Restraint and Pain Management
Diagnosis and management of otitis externa (OE) may require restraint through anesthetics and/or analgesics, with the latter often being recommended as part of the treatment protocol when the patient leaves the hospital as well. Practitioners should explore options for restraint and analgesia when diagnosing or managing affected patients. For patients that may be sensitive or have inflamed, painful ears, before manipulation of the external ear consider the use of an alpha-2-adrenergic sedative or, alternatively, an N-methyl-D-aspartate (NMDA) antagonist, both in combination with an opioid. Use of anesthetics and/or analgesics can allow for more thorough otoscopic examination of the horizontal canal and tympanic membrane and more thorough flushing of the horizontal and vertical canal while creating a less stressful and painful visit for the patient.
In severe cases, those with stenotic ear canals, or in anticipation of prolonged cleaning or diagnostic efforts, general anesthetics and maintenance with inhalant anesthesia may be warranted and are common practice for many veterinary dermatologists. Routine monitoring is recommended in all cases where anesthetics are utilized, and endotracheal intubation is mandatory when patients are under general anesthesia to avoid aspiration – especially when a ruptured tympanic membrane is identified. In regard to the risk of aspiration during general anesthesia, patient positioning can also help minimize risk. Consider placing the patient’s head at a downward angle with the goal of limiting the aspiration of fluid present in the auditory tube.
Some clients may be reluctant to authorize general anesthesia for a case of OE. Be sure to discuss that anesthesia allows for a more thorough and comfortable experience for the patient, decreases the risk of aversion to treatment at home, and enhances safety for both the patient and staff.

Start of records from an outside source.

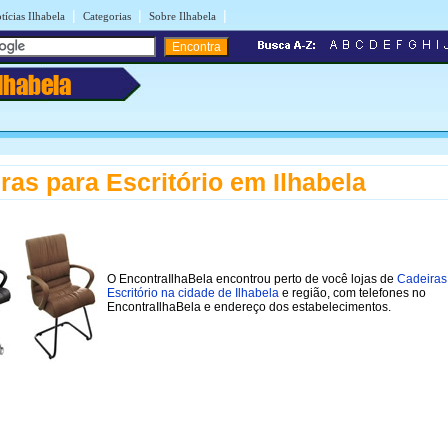
|
|
|
tícias Ilhabela
Categorias
Sobre Ilhabela
Ilhabela
ras para Escritório em Ilhabela
O EncontraIlhaBela encontrou perto de você lojas de
Cadeiras
Escritório na cidade de Ilhabela
e região, com telefones no
EncontraIlhaBela e endereço dos estabelecimentos.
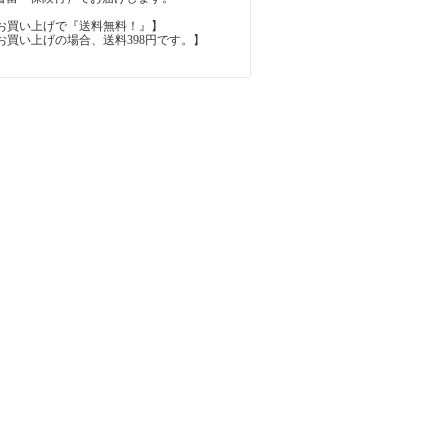
上のお買い上げで『送料無料！』】
内のお買い上げの場合、送料398円です。】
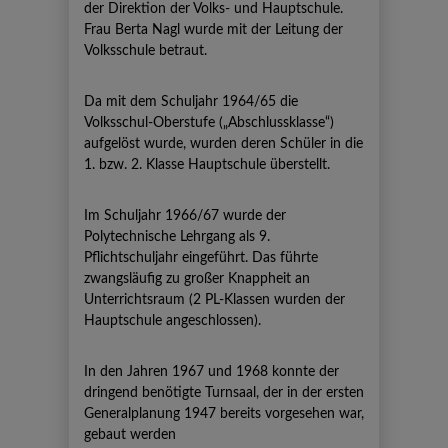
der Direktion der Volks- und Hauptschule.
Frau Berta Nagl wurde mit der Leitung der
Volksschule betraut.
Da mit dem Schuljahr 1964/65 die
Volksschul-Oberstufe („Abschlussklasse“)
aufgelöst wurde, wurden deren Schüler in die
1. bzw. 2. Klasse Hauptschule überstellt.
Im Schuljahr 1966/67 wurde der
Polytechnische Lehrgang als 9.
Pflichtschuljahr eingeführt. Das führte
zwangsläufig zu großer Knappheit an
Unterrichtsraum (2 PL-Klassen wurden der
Hauptschule angeschlossen).
In den Jahren 1967 und 1968 konnte der
dringend benötigte Turnsaal, der in der ersten
Generalplanung 1947 bereits vorgesehen war,
gebaut werden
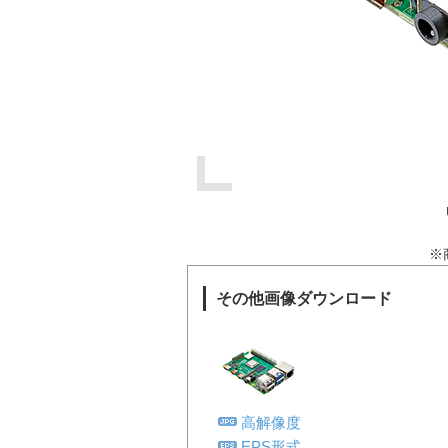
※
その他画像ダウンロード
高解像度
EPS形式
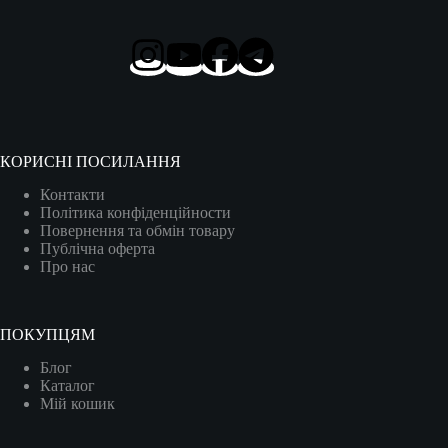
КОРИСНІ ПОСИЛАННЯ
Контакти
Політика конфіденційности
Повернення та обмін товару
Публічна оферта
Про нас
ПОКУПЦЯМ
Блог
Каталог
Мій кошик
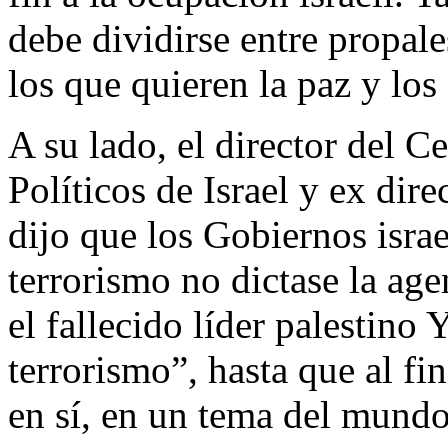
debe dividirse entre propales
los que quieren la paz y los
A su lado, el director del C
Políticos de Israel y ex dir
dijo que los Gobiernos isra
terrorismo no dictase la ag
el fallecido líder palestino
terrorismo”, hasta que al fi
en sí, en un tema del mundo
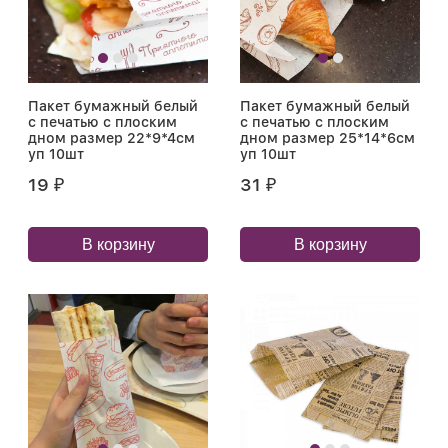
Пакет бумажный белый
Пакет бумажный белый
с печатью с плоским
с печатью с плоским
дном размер 22*9*4см
дном размер 25*14*6см
уп 10шт
уп 10шт
19
31
₽
₽
В корзину
В корзину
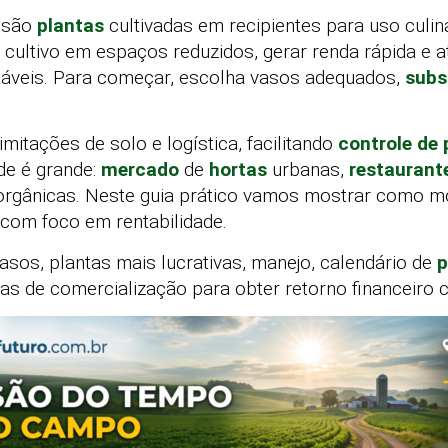
 são
plantas
cultivadas em recipientes para uso culiná
 cultivo em espaços reduzidos, gerar renda rápida e
táveis. Para começar, escolha vasos adequados,
subs
imitações de solo e logística, facilitando
controle de
de é grande:
mercado
de
hortas
urbanas,
restaurant
orgânicas. Neste guia prático vamos mostrar como mon
com foco em rentabilidade.
sos, plantas mais lucrativas, manejo, calendário de
p
ias de comercialização para obter retorno financeiro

Analgesics are often of value at home, even if all of the treatment can be completed in the clinic: it is important to remember that OE patients are often in pain at presentation and vigorous cleaning and examination may exacerbate discomfort. Systemic glucocorticoids offer significant benefit in reducing swelling, erythema, and pruritus; in patients where systemic glucocorticoid therapy may be contra-indicated, a non-steroidal anti-inflammatory medication (NSAID) may present an alternative and can benefit patients with swelling or pain associated with OE. As always, NSAIDs should not be used in combination with systemic glucocorticoids. In cases where an NSAID or glucocorticoid is not sufficient alone, use of medications such as tramadol in combination with anti-inflammatory therapy may be of value in managing pain. Ultimately, consideration of quality of care, patient comfort, and patient/staff safety are of the utmost concern. Proper use of sedation, analgesia, and anesthesia can contribute significantly to all facets of diagnosing, treating, and managing cases of OE.